I thought hollywood types were supposed to be free spirits, rebels, march to the beat of their own drummer types So I always find it ironic, that for the most part they have all drank the same kool-aid and walk lockstep with the far left. Rebel without a cause? Sheep. Baa. With a communist cause.
Obama is about as close to JFK as Karl Marx would have been. Other than being young and charismatic. JFK would be considered a right wing nut by what is known as the democrat party now.
Left-Wing nut hollywood thinks that we are all the sheep and the are the mavericks. They are indeed the useful idiots of Marxism. The problem is the sheep in the heartland are pretty smart sheep and see right thru their facade.
Too bad the republican party doesn't realize that, instead they spend their time like the little unpopular nerd wanting so badly to be accepted by the "cool" crowd that he doesn't realize the cool crowd are a bunch of jacka$$es.
keep it up hollywood. Pretty soon, you will become irrelevant and back to washing dishes at the Brown Derby.
Great points from the last two posters, Anonymous and Tom Barbrick. May I add that hollywood celebs "feel" not "think", like most liberals. Back in the 50's, Congress was concerned about communists and their influence being way to prevelent in hollywood. These senators were made out to be the bad guys and their names have become bywords in American culture. Seems the foresight of these men could have saved this country if heed had been paid to their concerns.
It amazes me that actors and actresses think they are politically astute just because they make millions of dollars pretending to be someone else for a living. Maybe that's why they like the liberal Democrats so much - there's a lot of pretending going on there!
Obama the new Kennedy? Does Obama sleep around with anything in a skirt? Is he going to wiretap people like RFK did to Martin Luther King, Jr.?
The Kennedys are the most over-rated family in politics. A bunch of man-ho's who couldn't keep their pants up. Yea, that's a great legacy. Outside of Caroline Kennedy and Maria Shriver, most Kennedy kids are into drugs, rape, in and out of rehab.... this family has a lot of problems.
Why anyone would want to be compared to them is beyond me!

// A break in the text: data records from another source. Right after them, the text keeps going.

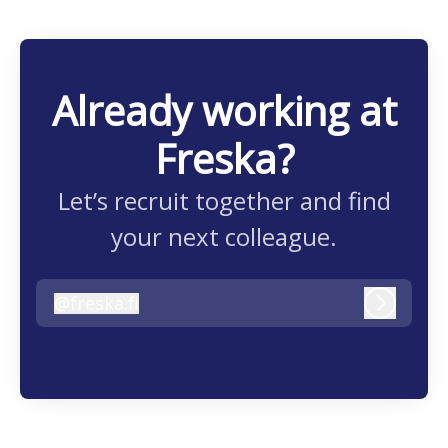
Already working at
Freska?
Let’s recruit together and find
your next colleague.
@
freska.fi
freska.fi
Log in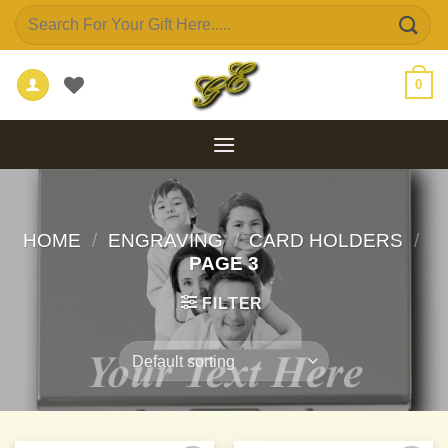
Skip
Search
to
for:
content
0
HOME
/
ENGRAVING
/
CARD HOLDERS
/
PAGE 3
FILTER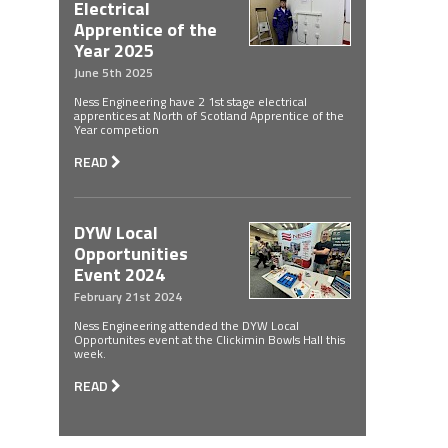
Electrical
Apprentice of the
Year 2025
June 5th 2025
Ness Engineering have 2 1st stage electrical
apprentices at North of Scotland Apprentice of the
Year competion
READ
DYW Local
Opportunities
Event 2024
February 21st 2024
Ness Engineering attended the DYW Local
Opportunites event at the Clickimin Bowls Hall this
week.
READ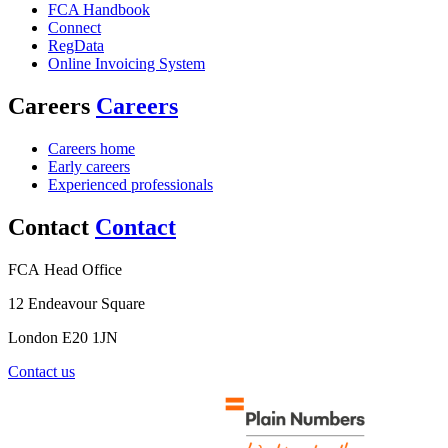
FCA Handbook
Connect
RegData
Online Invoicing System
Careers
Careers
Careers home
Early careers
Experienced professionals
Contact
Contact
FCA Head Office
12 Endeavour Square
London E20 1JN
Contact us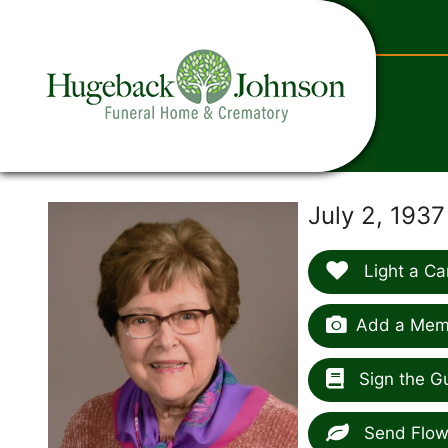
content
July 2, 193
Light a Ca
Add a Memo
Sign the G
Send Flow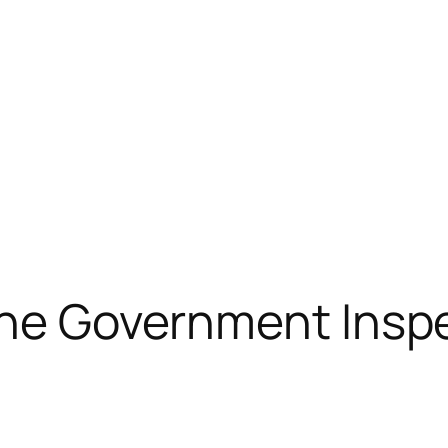
 The Government Insp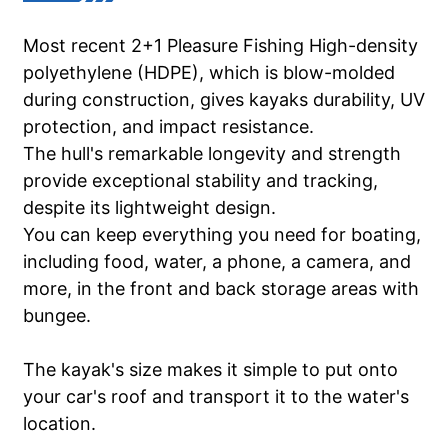
Most recent 2+1 Pleasure Fishing High-density
polyethylene (HDPE), which is blow-molded
during construction, gives kayaks durability, UV
protection, and impact resistance.
The hull's remarkable longevity and strength
provide exceptional stability and tracking,
despite its lightweight design.
You can keep everything you need for boating,
including food, water, a phone, a camera, and
more, in the front and back storage areas with
bungee.
The kayak's size makes it simple to put onto
your car's roof and transport it to the water's
location.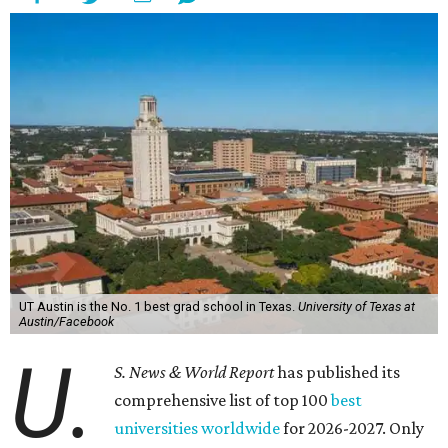
UT Austin is the No. 1 best grad school in Texas.
University of Texas at
Austin/Facebook
U.
S. News & World Report
has published its
comprehensive list of top 100
best
universities worldwide
for 2026-2027. Only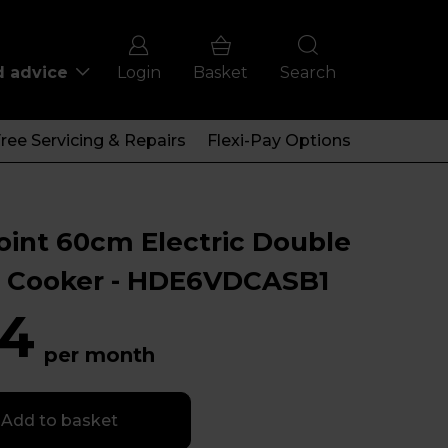
d advice
Login
Basket
Search
ree Servicing & Repairs
Flexi-Pay Options
oint 60cm Electric Double
 Cooker - HDE6VDCASB1
4
per month
Add to basket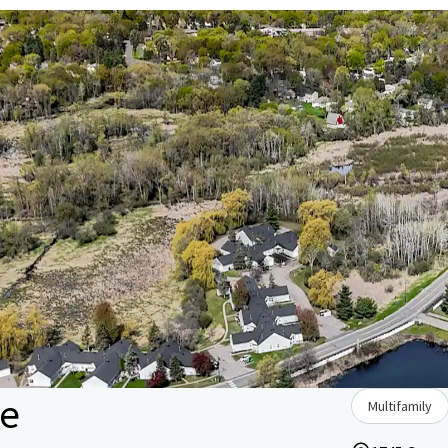
le
Multifamily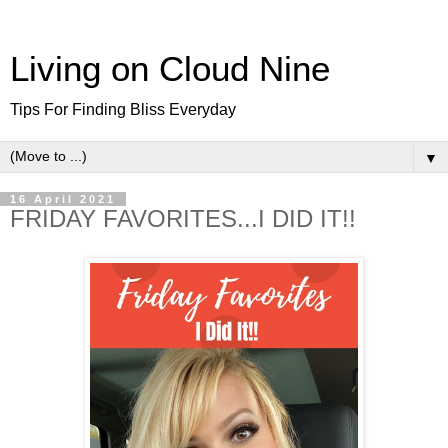
Living on Cloud Nine
Tips For Finding Bliss Everyday
▼
16 April 2021
FRIDAY FAVORITES...I DID IT!!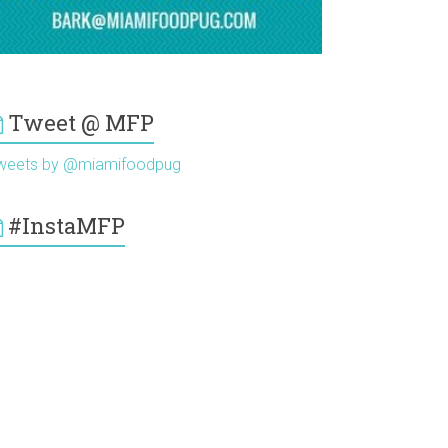
Tweet @ MFP
weets by @miamifoodpug
#InstaMFP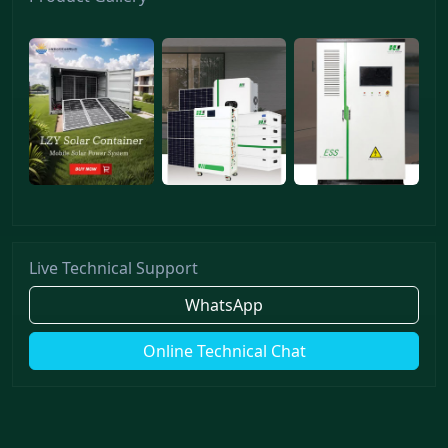
Live Technical Support
WhatsApp
Online Technical Chat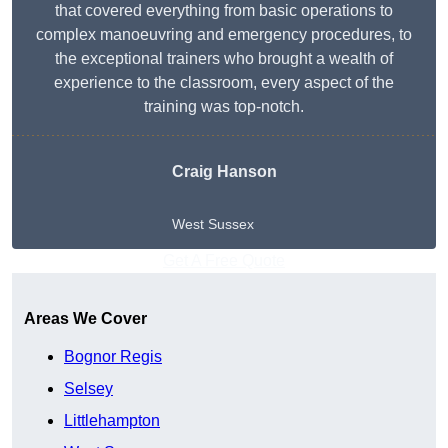
that covered everything from basic operations to
complex manoeuvring and emergency procedures, to
the exceptional trainers who brought a wealth of
experience to the classroom, every aspect of the
training was top-notch.
Craig Hanson
West Sussex
Get A Free Quote
Areas We Cover
Bognor Regis
Selsey
Littlehampton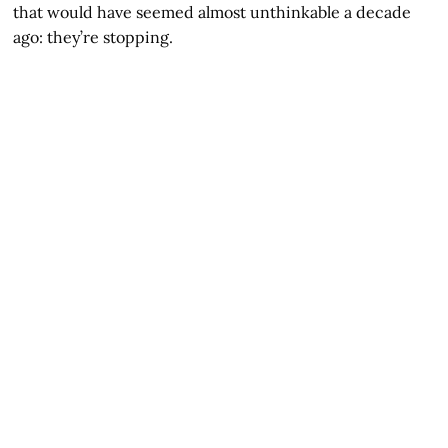
that would have seemed almost unthinkable a decade
ago: they’re stopping.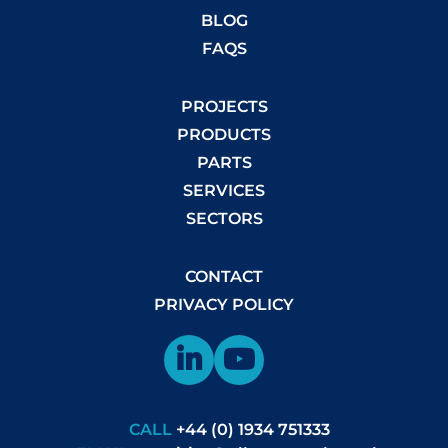
BLOG
FAQS
PROJECTS
PRODUCTS
PARTS
SERVICES
SECTORS
CONTACT
PRIVACY POLICY
CALL
+44 (0) 1934 751333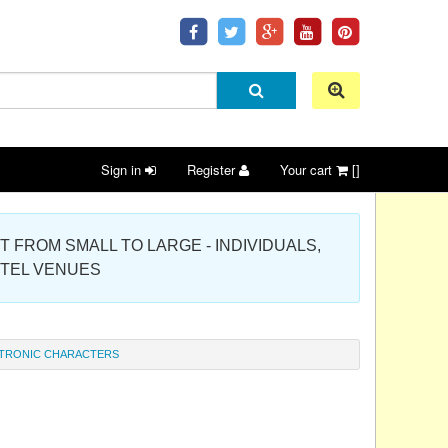
Sign in
Register
Your cart
[]
 PROJECT FROM SMALL TO LARGE - INDIVIDUALS,
OTEL VENUES
TRONIC CHARACTERS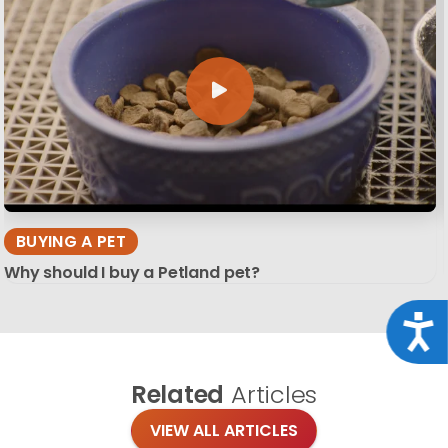
BUYING A PET
Why should I buy a Petland pet?
Acce
Related
Articles
VIEW ALL ARTICLES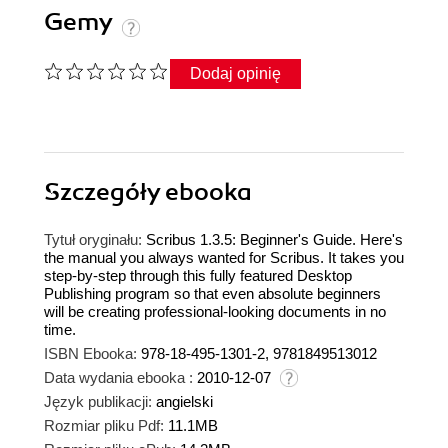
Gemy
Dodaj opinię
Szczegóły
ebooka
Tytuł oryginału:
Scribus 1.3.5: Beginner's Guide. Here's
the manual you always wanted for Scribus. It takes you
step-by-step through this fully featured Desktop
Publishing program so that even absolute beginners
will be creating professional-looking documents in no
time.
ISBN Ebooka:
978-18-495-1301-2, 9781849513012
Data wydania ebooka :
2010-12-07
Język publikacji:
angielski
Rozmiar pliku Pdf:
11.1MB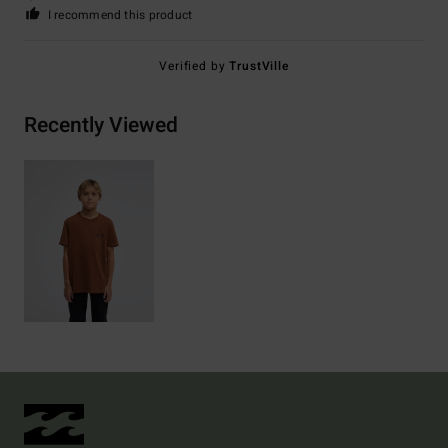
I recommend this product
Verified by
TrustVille
Recently Viewed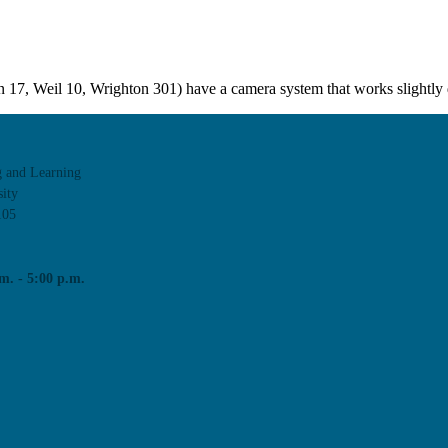
17, Weil 10, Wrighton 301) have a camera system that works slightly 
agues through events and workshops facilitated by the CTL team.
g and Learning
ity
105
m. - 5:00 p.m.
tors at WashU from our Classroom Services team.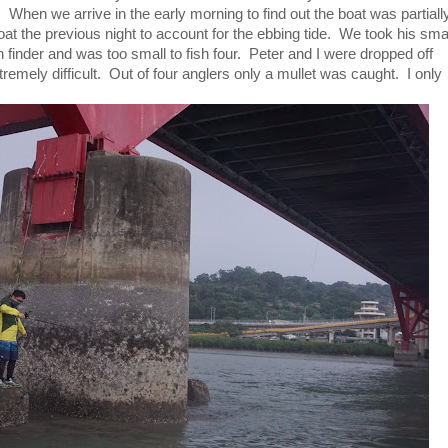
. When we arrive in the early morning to find out the boat was partiall
at the previous night to account for the ebbing tide. We took his sma
h finder and was too small to fish four. Peter and I were dropped off
emely difficult. Out of four anglers only a mullet was caught. I only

Hillary's emergence from a potential Obama New Hampshire "blowout" was readily understandable. In a carefully calculated move Bill and Hilla once again played the "victim card". A strategy that was so successful in countering the Monica scandal, when Hillary, the serial "enabler", and Bill, the serial "groper" put on an academy award performance for several months to convince gullible woman to pull the sympathy lever in the voting booth for them. But now, with the Clinton's Chinese bagmen either having fled the country or in prison, and their cash running low, the Clinton's are adopting a new sympathy ploy as the "underdogs". With Bill constantly bragging about how much money he has, how many will fall for the Clinton's latest charade? Greg Neubeck
All one has to do is read this article and then read the book Hollywood Party.
As Kruschev said long ago - "we will destroy you from within" he is well on the way to achieving this goal with the help of the hollywood brainless.
I agree with an earlier post - just because someone pretends for a living doesn't mean they are politically savvy.
Most of the Hollywood elite are knee-jerk liberals. They respond to everything emotionally first instead of thinking things through. This makes them foolish, not politically savvy.
If someone like Sally Field, Bill Paxton, Susan Sarandon or George Clooney endorses a candidate, I run the other way.
People should be bothered that Senators Obama and Clinton are raising astronomical sums of money for their campaigns. They have been bought by Hollywood and the rest of the lobbyists. If they actually end up helping the working class (peasants)I'll eat my hat...unless hats are outlawed once they take office as President/VP.
Poor Ron Paul and any other candidate that couldn't buy their way into the media stream. The U.S. is for and run by the elitest and no longer a democracy.